TASK GOAL: Among the entries below, one line contains "Dissertation in Public Financial" and another contains "Introduction to Valuation". Transcribe those two lines and every line between them, exactly.

DATASET:
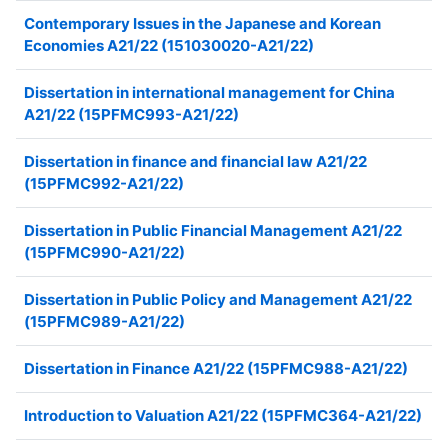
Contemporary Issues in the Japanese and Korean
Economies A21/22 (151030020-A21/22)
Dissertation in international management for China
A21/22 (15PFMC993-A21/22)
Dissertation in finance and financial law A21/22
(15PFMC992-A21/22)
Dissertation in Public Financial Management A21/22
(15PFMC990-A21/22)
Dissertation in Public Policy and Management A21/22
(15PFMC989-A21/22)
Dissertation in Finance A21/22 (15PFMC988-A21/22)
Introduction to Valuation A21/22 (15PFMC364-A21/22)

...

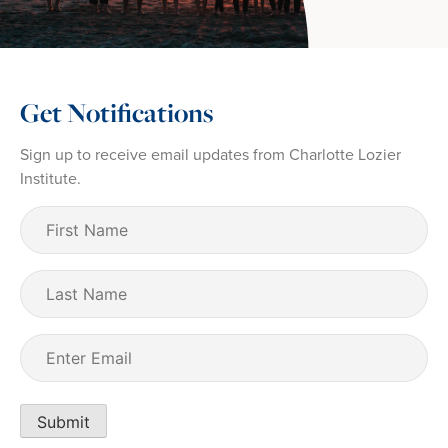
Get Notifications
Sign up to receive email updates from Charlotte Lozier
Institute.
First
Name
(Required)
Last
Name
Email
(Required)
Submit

ANSWER AREA:
Dissertation in Public Financial Management A21/22
(15PFMC990-A21/22)
Dissertation in Public Policy and Management A21/22
(15PFMC989-A21/22)
Dissertation in Finance A21/22 (15PFMC988-A21/22)
Introduction to Valuation A21/22 (15PFMC364-A21/22)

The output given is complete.